Invisible

I did not know what to expect when I picked up Kevin Mwachiro’s Invisible: Stories from Kenya’s queer community’, so I went ahead to satisfy my curiosity after the tasteful launch of the book at the Goethe Institute.

The book is a compilation by journalist and activist Kevin Mwachiro of narratives from Kenyan activists on their discontent against discrimination and uphold the respect and dignity of lesbian, gay, bisexual, transgender and intersex individuals.

The story in chapter 14 of a Turkana boy is particularly compelling, so pure and honest that I wanted it to become a novel. The author of this piece tells his piece in one of the most refreshingly sincere way. No agenda. No 3-pronged objectives. Just a boy, telling his story, leaving out nothing.

Some of the authors, mostly anonymous , express themselves through poetry.
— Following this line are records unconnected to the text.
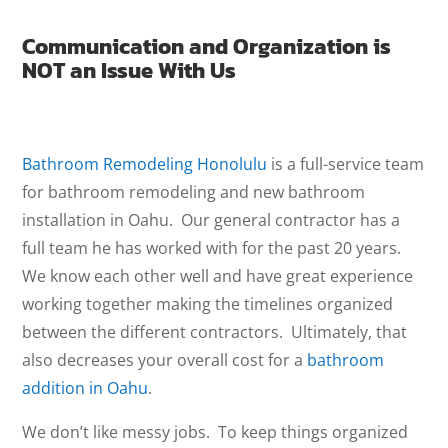
Communication and Organization is
NOT an Issue With Us
Bathroom Remodeling Honolulu
is a full-service team
for bathroom remodeling and new bathroom
installation in Oahu. Our general contractor has a
full team he has worked with for the past 20 years.
We know each other well and have great experience
working together making the timelines organized
between the different contractors. Ultimately, that
also decreases your overall cost for a
bathroom
addition in Oahu
.
We don’t like messy jobs. To keep things organized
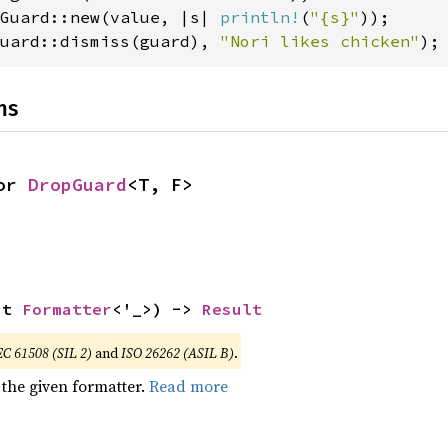
Guard::new(value, |s| 
println!
(
"{s}"
uard::dismiss(guard), 
"Nori likes chicken"
);
ns
or 
DropGuard
<T, F>
ut 
Formatter
<'_>) -> 
Result
EC 61508 (SIL 2)
and
ISO 26262 (ASIL B)
.
 the given formatter.
Read more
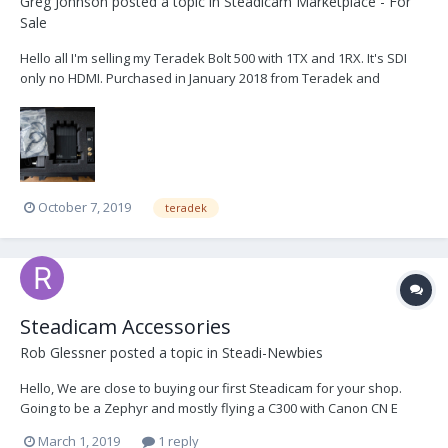
Greg Johnson
posted a topic in
Steadicam Marketplace - For
Sale
Hello all I'm selling my Teradek Bolt 500 with 1TX and 1RX. It's SDI
only no HDMI. Purchased in January 2018 from Teradek and
serviced in August 2019 by Teradek Selling because I don't use it
enough. Asking $2000 obo...
October 7, 2019
teradek
Steadicam Accessories
Rob Glessner
posted a topic in
Steadi-Newbies
Hello, We are close to buying our first Steadicam for your shop.
Going to be a Zephyr and mostly flying a C300 with Canon CN E
Prime Lenses but may use an Alexa Mini too. The consensus
March 1, 2019
1 reply
seems to be Gold Mount batteries over V-Mount. What type of Gold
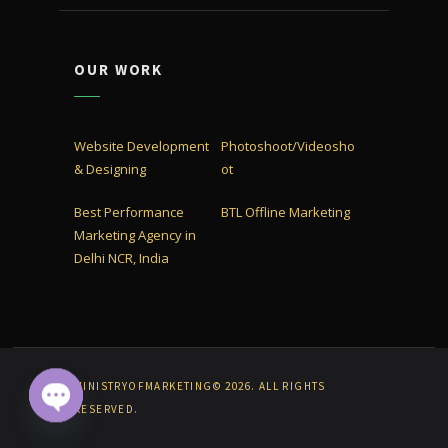
OUR WORK
Website Development
Photoshoot/Videosho
& Designing
ot
Best Performance
BTL Offline Marketing
Marketing Agency in
Delhi NCR, India
MINISTRYOFMARKETING© 2026. ALL RIGHTS
RESERVED.
OPEN CHATY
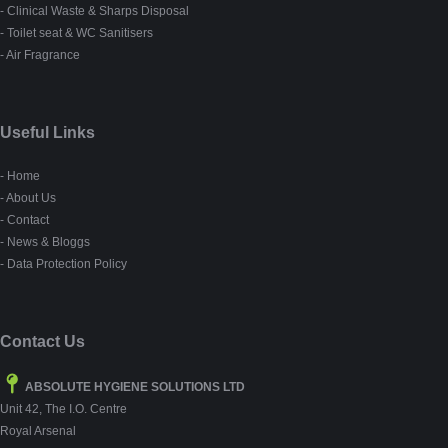
- Clinical Waste & Sharps Disposal
- Toilet seat & WC Sanitisers
- Air Fragrance
Useful Links
- Home
- About Us
- Contact
- News & Bloggs
- Data Protection Policy
Contact Us
ABSOLUTE HYGIENE SOLUTIONS LTD
Unit 42, The I.O. Centre
Royal Arsenal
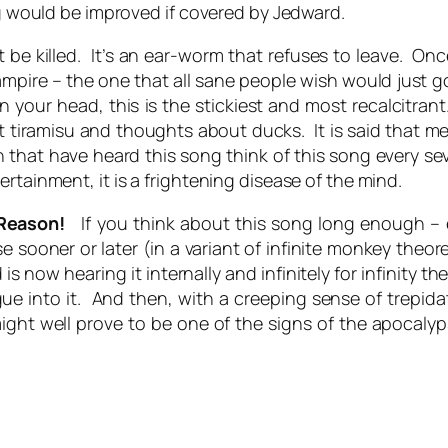
ng would be improved if covered by Jedward.
be killed. It’s an ear-worm that refuses to leave. Once
mpire – the one that all sane people wish would just 
 your head, this is the stickiest and most recalcitrant. 
iramisu and thoughts about ducks. It is said that me
 that have heard this song think of this song every se
rtainment, it is a frightening disease of the mind.
 Reason!
If you think about this song long enough – ev
sooner or later (in a variant of infinite monkey theor
now hearing it internally and infinitely for infinity th
gue into it. And then, with a creeping sense of trepid
ght well prove to be one of the signs of the apocalyp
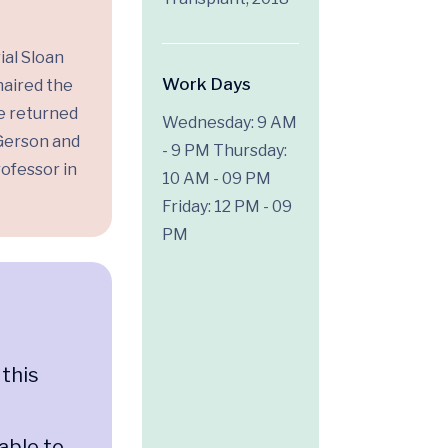
ial Sloan
Work Days
haired the
he returned
Wednesday: 9 AM
 Gerson and
- 9 PM
Thursday:
ofessor in
10 AM - 09 PM
Friday: 12 PM - 09
PM
 this
n
able to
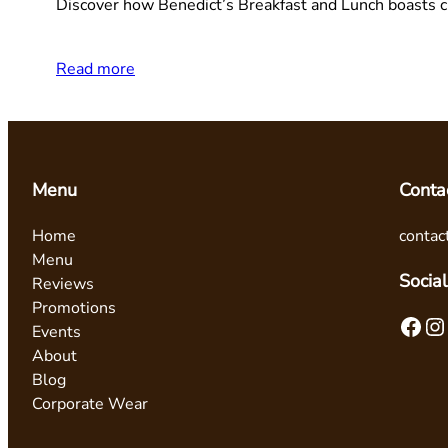
Discover how Benedict’s Breakfast and Lunch boasts cu
Read more
Menu
Conta
Home
contac
Menu
Social
Reviews
Promotions
Facebook
Instagram
Events
About
Blog
Corporate Wear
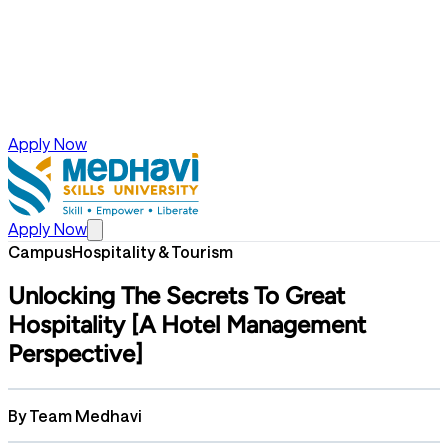
Apply Now
Apply Now
Campus
Hospitality & Tourism
Unlocking The Secrets To Great
Hospitality [A Hotel Management
Perspective]
By
Team Medhavi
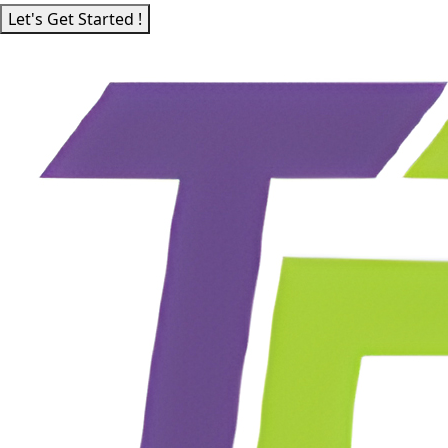
Let's Get Started !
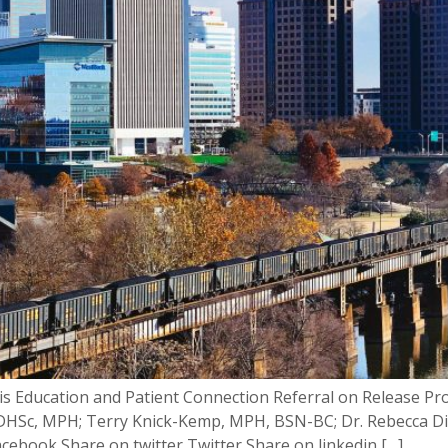
tis Education and Patient Connection Referral on Release 
ll, DHSc, MPH; Terry Knick-Kemp, MPH, BSN-BC; Dr. Rebecca D
cebook Share on twitter Twitter Share on linkedin […]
As  a lover of poetry and a staunch believer in giving credit where it is due, the poetry in the little collection did nothing for me. Perhaps it needed to stay on the editing stove for longer, that way some of the words would thicken more, beautify themselves, or whatever it is poetry does when it is well-edited.

If there is anything that the collection does well , then it is to compel the reader ( the Kenyan who went to  public schools, boarding schools, who played ‘Cha Baba’ and ‘Cha Mama’ or their versions of it)- to look at the roots of our prejudices against queer people in Kenya, and to consider our actions- that one time in boarding school, or while playing a dad and mum game, that kid who everyone said was a tomboy, or too much of a girl- because that is when, for most of the authors, that who they were started dawning on them.

2 thoughts on “Book Review: Invisible – Stories from Kenya’s queer community By Kevin Mwachiro

  1. Why the use of the description “queer?” when that is such a derogatory, and condescending description of a people that deserve to be treated like the human beings they are. Just by your using this negative term “queer” show a bit of ignorance, that the term “gay” has a more positive, light, and happy reference for a people who are confident in who they are. As for Uganda’s use of the bible to justify there hatred is not of God, for who are they to suggest a God of Hatred, when God is a Holy God and there is no hatred in Him. God is not capable of such deplorable human acts…..

  2. @disqus_7a3R1cPddD:disqus …Queer is the exact term used by the book’s author/authors. You may want to take this up with them. Looks like the meaning you have attached to the word is what is informing this reaction.